On Feb 2, 2007, at 9:21 PM, Eric Albert wrote:
On Feb 2, 2007, at 5:46 PM, Dave Hayden wrote:
This is definitely one of the weirdest problems I've run into so far. We discovered that network performance in the latest release of our Usenet app Unison was severely degraded on intel machines--instead of getting the usual ~400K/s transfer rate, it was pulling 1-10% of that. Shark said it's spending all its time in select(). I didn't see the same problem in debug builds either, so, figuring it might be an optimizer bug, I made a small tweak that actually "fixed" the bug. But I couldn't spot the problem in the generated code, so I poked around more.
All I can make out is that something about the segment layout seems to be the cause: if I add enough nop instructions to shift the start of the __text section of the __TEXT segment, it goes away. I've moved nops around so that the select() call is at the same address but the segment size is bigger, and it also fixes it. If I add a whole page of 4096 nops, it's slow again. I don't know enough about the system guts to imagine how segment layout could have any effect on the select() calls..
[...]
Apologies for saying this, but that fix doesn't make any sense. The OS doesn't really care about the size of your code (which is what the __TEXT,__text section is used for).
For that matter, select() is a blocking call. I wouldn't expect an app to spend any measurable amount of time using the CPU there. Instead, it'll sit there waiting for data to appear on the fds or for the timeout to be hit. Are you using a very short timeout or anything like that?
The Shark sample was doing the Sampler-like trace, whatever that's called. "All Thread States"? Anyway, yeah, it says that that thread is spending 99.8% of its time blocked on select() instead of the typical ~96%. It's got a 90 second timeout, not very short. I don't recall the normal time profile showing anything very interesting.
What led you to start adding nops in the first place? That's not a common attempted fix for a performance problem. Perhaps a description of whatever led you to go down that path will help folks here figure out what you can look at to fix the problem in a more typical way.
Since it was only on intel and optimized builds, and since Shark just showed it blocked on select(), I didn't think it was a common performance problem. I figured a code gen problem, and I might have just turned off optimization on that file--and it probably would have worked--but I wanted to be a good developer and report the bug.
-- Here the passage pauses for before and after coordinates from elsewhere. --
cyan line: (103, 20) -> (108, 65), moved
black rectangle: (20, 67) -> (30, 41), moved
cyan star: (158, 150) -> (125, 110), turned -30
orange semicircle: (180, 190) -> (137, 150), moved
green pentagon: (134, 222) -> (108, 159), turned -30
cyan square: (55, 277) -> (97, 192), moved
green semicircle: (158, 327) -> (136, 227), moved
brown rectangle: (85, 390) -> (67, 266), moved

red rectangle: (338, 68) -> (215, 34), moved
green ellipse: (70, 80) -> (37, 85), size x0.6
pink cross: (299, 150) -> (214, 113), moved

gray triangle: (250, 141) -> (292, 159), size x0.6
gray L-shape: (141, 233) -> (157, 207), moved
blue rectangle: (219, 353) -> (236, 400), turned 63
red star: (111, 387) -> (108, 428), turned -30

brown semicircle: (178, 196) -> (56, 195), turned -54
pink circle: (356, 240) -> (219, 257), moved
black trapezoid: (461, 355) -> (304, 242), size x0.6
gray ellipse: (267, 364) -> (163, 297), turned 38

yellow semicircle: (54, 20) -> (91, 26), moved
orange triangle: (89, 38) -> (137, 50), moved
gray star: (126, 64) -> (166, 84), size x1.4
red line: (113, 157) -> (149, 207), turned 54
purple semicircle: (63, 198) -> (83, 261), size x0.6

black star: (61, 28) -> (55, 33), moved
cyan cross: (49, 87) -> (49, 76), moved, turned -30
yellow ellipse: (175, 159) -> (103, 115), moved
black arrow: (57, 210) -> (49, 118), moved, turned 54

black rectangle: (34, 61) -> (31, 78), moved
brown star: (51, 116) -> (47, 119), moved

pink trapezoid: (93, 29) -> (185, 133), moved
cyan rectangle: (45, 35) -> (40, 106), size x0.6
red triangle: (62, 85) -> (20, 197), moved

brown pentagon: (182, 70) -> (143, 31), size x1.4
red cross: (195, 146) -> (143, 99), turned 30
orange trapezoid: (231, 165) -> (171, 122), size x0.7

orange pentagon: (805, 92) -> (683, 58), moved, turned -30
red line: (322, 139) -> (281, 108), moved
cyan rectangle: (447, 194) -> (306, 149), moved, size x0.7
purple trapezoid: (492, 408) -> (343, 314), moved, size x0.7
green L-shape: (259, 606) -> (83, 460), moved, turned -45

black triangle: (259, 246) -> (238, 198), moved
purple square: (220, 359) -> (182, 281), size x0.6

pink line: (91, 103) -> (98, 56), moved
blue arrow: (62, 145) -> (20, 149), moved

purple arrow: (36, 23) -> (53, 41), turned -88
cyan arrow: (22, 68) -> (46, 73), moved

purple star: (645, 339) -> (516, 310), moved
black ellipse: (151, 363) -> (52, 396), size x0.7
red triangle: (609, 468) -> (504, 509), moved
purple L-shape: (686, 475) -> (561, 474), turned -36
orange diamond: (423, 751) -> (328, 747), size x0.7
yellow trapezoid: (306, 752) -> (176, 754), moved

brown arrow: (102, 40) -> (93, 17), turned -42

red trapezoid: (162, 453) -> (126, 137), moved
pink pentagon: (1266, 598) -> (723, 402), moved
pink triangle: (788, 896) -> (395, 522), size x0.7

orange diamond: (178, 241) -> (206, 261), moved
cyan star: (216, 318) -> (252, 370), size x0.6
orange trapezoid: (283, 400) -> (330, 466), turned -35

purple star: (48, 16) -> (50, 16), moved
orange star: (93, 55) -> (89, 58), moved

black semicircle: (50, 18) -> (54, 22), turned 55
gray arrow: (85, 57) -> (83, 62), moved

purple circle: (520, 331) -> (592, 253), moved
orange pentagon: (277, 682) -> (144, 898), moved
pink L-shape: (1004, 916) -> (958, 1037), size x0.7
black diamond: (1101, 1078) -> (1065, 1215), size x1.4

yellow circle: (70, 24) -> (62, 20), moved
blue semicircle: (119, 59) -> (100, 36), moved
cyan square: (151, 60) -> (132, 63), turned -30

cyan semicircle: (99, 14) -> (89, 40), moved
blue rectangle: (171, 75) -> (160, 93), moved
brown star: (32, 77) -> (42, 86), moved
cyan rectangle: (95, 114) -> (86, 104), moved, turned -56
The code around the select() looked like this:
int count = 0;
// ...
if ( ssl != NULL )
count = SSL_read(...);
if ( count == 0 )
{
// select, then read..
}
I changed theand it ran at normal speed again. I looked at the generated code but didn't see anything unexpected (given what little I know about x86) so I replaced the extra code with nops: same result. I played around with that to try and sort out a cause by finding the smallest difference required to "fix" the problem, and so I found that when I add just enough nops to change the size of the code section (which also tends to shift the start offset) it's suddenly fast again. You don't have to convince me it doesn't make any sense, I already know. :)
When I get in on Monday I'll post a good and a bad build with a single nop difference between the two. If you'd like to look into this I'd be happy to set up a test account for you.